====== Exercise material

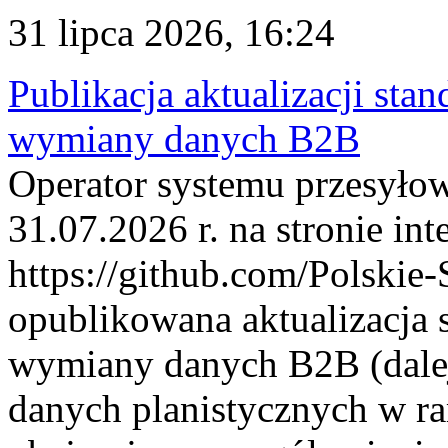
31 lipca 2026, 16:24
Publikacja aktualizacji sta
wymiany danych B2B
Operator systemu przesyłow
31.07.2026 r. na stronie int
https://github.com/Polskie-
opublikowana aktualizacja 
wymiany danych B2B (dalej
danych planistycznych w r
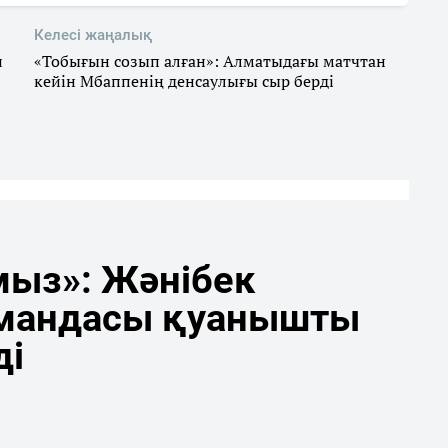
Келесі жаңалық
и
«Тобығын созып алған»: Алматыдағы матчтан
кейін Мбаппенің денсаулығы сыр берді
мыз»: Жәнібек
мандасы қуанышты
ді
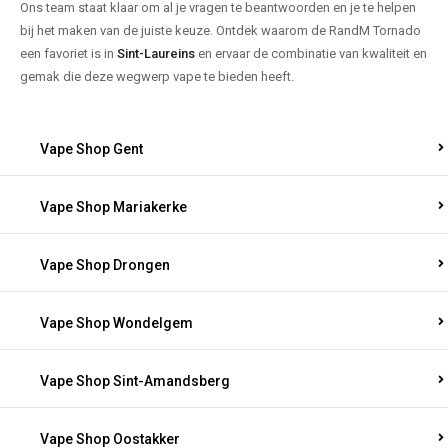
Ons team staat klaar om al je vragen te beantwoorden en je te helpen
bij het maken van de juiste keuze. Ontdek waarom de RandM Tornado
een favoriet is in
Sint-Laureins
en ervaar de combinatie van kwaliteit en
gemak die deze wegwerp vape te bieden heeft.
Vape Shop Gent
Vape Shop Mariakerke
Vape Shop Drongen
Vape Shop Wondelgem
Vape Shop Sint-Amandsberg
Vape Shop Oostakker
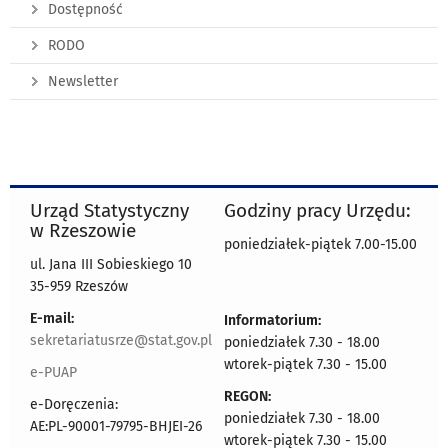
Dostępność
RODO
Newsletter
Urząd Statystyczny
Godziny pracy Urzędu:
w Rzeszowie
poniedziałek-piątek 7.00-15.00
ul. Jana III Sobieskiego 10
35-959 Rzeszów
E-mail:
Informatorium:
sekretariatusrze@stat.gov.pl
poniedziałek 7.30 - 18.00
wtorek-piątek 7.30 - 15.00
e-PUAP
REGON:
e-Doręczenia:
poniedziałek 7.30 - 18.00
AE:PL-90001-79795-BHJEI-26
wtorek-piątek 7.30 - 15.00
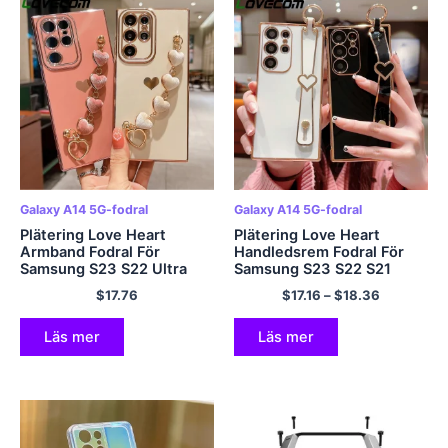
Galaxy A14 5G-fodral
Galaxy A14 5G-fodral
Plätering Love Heart
Plätering Love Heart
Armband Fodral För
Handledsrem Fodral För
Samsung S23 S22 Ultra
Samsung S23 S22 S21
S20 FE S21 Plus A54 A34
Ultra Plus S20 FE A53 A52
$
17.76
$
17.16
–
$
18.36
A52 A53 A23 A14 A12 A13
A23 A13 A14 A34 A54
5G handledskedjeskydd
A33 5G Hållarskydd
Läs mer
Läs mer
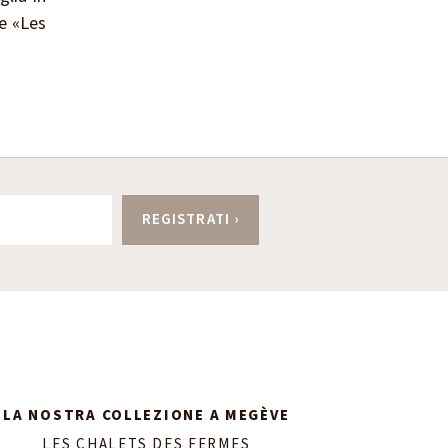
ne «Les
LA NOSTRA COLLEZIONE A MEGÈVE
LES CHALETS DES FERMES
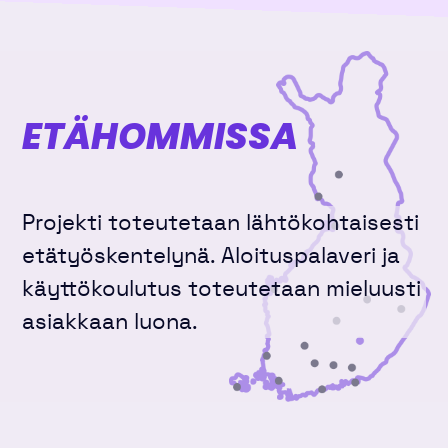
ETÄHOMMISSA
Projekti toteutetaan lähtökohtaisesti
etätyöskentelynä. Aloituspalaveri ja
käyttökoulutus toteutetaan mieluusti
asiakkaan luona.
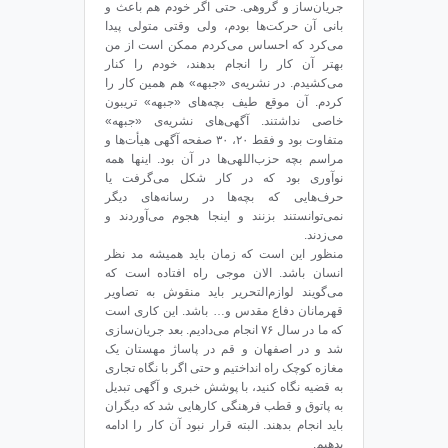
جریان‌ساز و گروهی. حتی اگر خودم هم باعث و
بانی آن حرکت‌ها بودم، ولی وقتی متولی پیدا
می‌کرد که احساس می‌کردم ممکن است از من
بهتر آن کار را انجام بدهند، خودم را کنار
می‌کشیدم. در نشریه‌ی «جبهه» هم همین کار را
کردم. آن موقع طیف بچه‌های «جبهه» تریبون
خاصی نداشتند. آگهی‌های نشریه‌ی «جبهه»
متفاوت بود و فقط ۲۰، ۳۰ صفحه آگهی هیأت‌ها و
مراسم بچه حزب‌اللهی‌ها در آن بود. اینها همه
نوآوری بود که در کار شکل می‌گرفت یا
حرف‌هایی که بچه‌ها در رسانه‌های دیگر
نمی‌توانستند بزنند و اینجا هجوم می‌آوردند و
می‌زدند.
منظور این است که زمان باید همیشه مد نظر
انسان باشد. الان موجی راه افتاده است که
می‌گویند لوازم‌التحریر باید منقوش به تصاویر
قهرمانان دفاع مقدس و… باشد. این کاری است
که ما در سال ۷۶ انجام می‌دادیم. بعد جریان‌سازی
شد و در اصفهان و قم در پاساژ مهستان یک
مغازه‌ کوچک راه انداختیم و حتی اگر با نگاه تجاری
به قضیه نگاه کنید، با پوشش خبری و آگهی تبدیل
به پاتوق و قطب فرهنگی کارهایی شد که دیگران
باید انجام بدهند. البته قرار نبود آن کار را ادامه
بدهیم.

============

» Task requirements:
Out of the material above, gather each line where "جریان" appears.

» Exercise result:
جریان‌ساز و گروهی. حتی اگر خودم هم باعث و
که ما در سال ۷۶ انجام می‌دادیم. بعد جریان‌سازی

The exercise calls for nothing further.